_EXERCISE_.
What you return must match the records word for word, except that images are dropped.
Top of EXTRACTED RECORDS
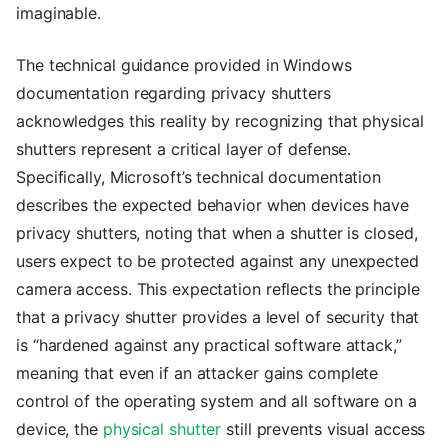
imaginable.
The technical guidance provided in Windows
documentation regarding privacy shutters
acknowledges this reality by recognizing that physical
shutters represent a critical layer of defense.
Specifically, Microsoft’s technical documentation
describes the expected behavior when devices have
privacy shutters, noting that when a shutter is closed,
users expect to be protected against any unexpected
camera access. This expectation reflects the principle
that a privacy shutter provides a level of security that
is “hardened against any practical software attack,”
meaning that even if an attacker gains complete
control of the operating system and all software on a
device, the
physical shutter
still prevents visual access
Bottom of EXTRACTED RECORDS
_RESPONSE TO THE EXERCISE_.
imaginable.
The technical guidance provided in Windows
documentation regarding privacy shutters
acknowledges this reality by recognizing that physical
shutters represent a critical layer of defense.
Specifically, Microsoft’s technical documentation
describes the expected behavior when devices have
privacy shutters, noting that when a shutter is closed,
users expect to be protected against any unexpected
camera access. This expectation reflects the principle
that a privacy shutter provides a level of security that
is “hardened against any practical software attack,”
meaning that even if an attacker gains complete
control of the operating system and all software on a
device, the
physical shutter
still prevents visual access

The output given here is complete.